L’intercommunalité apparait alors, selon la Cour, comme l’échelon adapté de la mise en œuvre de l’accès aux services public, coordonné au niveau départemental. La communauté de communes Berry Grand Sud, avec son pôle de centralité (Châteaumeillant) et ses deux pôles d’équilibre devrait conforter son action en ce sens et adopter une politique globale qui aille au-delà de projets élaborés au gré des opportunités. Parmi ces actions portées au niveau intercommunal, la création d’une maison de santé pluridisciplinaire et multisites, est une ambition forte sur un territoire de désert médical, qui ne pourra fonctionner que si de nouveaux professionnels s’y installent. Le mode de fonctionnement en exercice partagé n’est pas à ce jour une garantie d’attractivité du territoire pour lequel les dispositifs financiers incitatifs ont jusqu’alors été inefficaces.
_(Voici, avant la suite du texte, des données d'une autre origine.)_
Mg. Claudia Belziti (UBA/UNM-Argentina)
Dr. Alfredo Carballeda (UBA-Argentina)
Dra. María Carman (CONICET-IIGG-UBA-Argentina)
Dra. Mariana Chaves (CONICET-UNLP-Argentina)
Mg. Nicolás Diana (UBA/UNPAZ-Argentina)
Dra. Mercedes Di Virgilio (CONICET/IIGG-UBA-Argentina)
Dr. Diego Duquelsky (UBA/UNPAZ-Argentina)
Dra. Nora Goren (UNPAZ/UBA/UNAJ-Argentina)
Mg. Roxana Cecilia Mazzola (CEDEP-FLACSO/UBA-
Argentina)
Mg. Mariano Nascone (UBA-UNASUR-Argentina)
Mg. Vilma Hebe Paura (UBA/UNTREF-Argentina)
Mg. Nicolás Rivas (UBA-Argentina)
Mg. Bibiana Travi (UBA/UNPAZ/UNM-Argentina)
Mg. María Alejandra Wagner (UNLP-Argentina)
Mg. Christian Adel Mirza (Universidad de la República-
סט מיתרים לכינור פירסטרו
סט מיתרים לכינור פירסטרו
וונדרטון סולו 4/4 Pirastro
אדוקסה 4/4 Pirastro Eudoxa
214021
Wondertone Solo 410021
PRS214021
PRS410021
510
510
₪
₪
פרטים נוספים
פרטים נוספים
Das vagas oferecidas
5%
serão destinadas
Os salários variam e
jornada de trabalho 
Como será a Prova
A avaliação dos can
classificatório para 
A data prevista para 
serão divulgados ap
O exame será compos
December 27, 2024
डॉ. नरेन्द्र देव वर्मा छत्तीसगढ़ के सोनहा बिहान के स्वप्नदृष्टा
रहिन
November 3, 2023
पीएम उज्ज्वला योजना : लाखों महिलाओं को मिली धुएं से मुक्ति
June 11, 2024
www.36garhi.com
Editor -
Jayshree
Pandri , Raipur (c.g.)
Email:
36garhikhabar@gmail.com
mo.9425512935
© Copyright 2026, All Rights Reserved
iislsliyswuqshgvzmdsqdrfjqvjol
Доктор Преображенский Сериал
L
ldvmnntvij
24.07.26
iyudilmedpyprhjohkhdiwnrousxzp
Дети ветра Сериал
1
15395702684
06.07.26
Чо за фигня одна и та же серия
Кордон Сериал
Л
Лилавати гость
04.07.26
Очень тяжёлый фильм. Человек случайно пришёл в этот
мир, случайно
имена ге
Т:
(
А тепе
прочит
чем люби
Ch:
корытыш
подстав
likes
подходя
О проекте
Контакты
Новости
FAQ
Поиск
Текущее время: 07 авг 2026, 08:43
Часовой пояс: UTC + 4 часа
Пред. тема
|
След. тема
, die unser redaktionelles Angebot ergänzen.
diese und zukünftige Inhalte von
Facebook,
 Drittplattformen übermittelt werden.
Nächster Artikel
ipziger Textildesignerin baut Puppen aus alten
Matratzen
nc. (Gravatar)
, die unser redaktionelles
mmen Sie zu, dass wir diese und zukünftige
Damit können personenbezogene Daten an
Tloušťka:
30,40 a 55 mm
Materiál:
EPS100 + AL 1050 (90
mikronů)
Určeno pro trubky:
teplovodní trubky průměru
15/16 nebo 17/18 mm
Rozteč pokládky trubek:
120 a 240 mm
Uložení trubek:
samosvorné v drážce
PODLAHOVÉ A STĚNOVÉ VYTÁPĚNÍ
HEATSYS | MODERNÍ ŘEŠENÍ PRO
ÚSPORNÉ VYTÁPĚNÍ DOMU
Avec la rétractation des réseaux et la fermeture des guichets accompagnant la dématérialisation, les MSAP offrent un accompagnement permettant aux usagers d’accéder à distance aux services de plusieurs opérateurs nationaux (dont Pôle emploi et les services sociaux). Les deux MSAP de Châteaumeillant et Saulzais-le-Potier tiennent une place majeure dans le paysage du Sud Berry. La présence d’animateurs compétents et identifiés par les usagers garantit la réussite de ces dispositifs dont l’activité croît et dont la pérennité dépend essentiellement de la capacité de la communauté de communes à en assumer la charge financière. Les juridictions financières ont par ailleurs souligné l’enjeu de professionnalisation du modèle des MSAP, passant par la création d’un métier reconnu d’agent polyvalent d’accompagnement du public.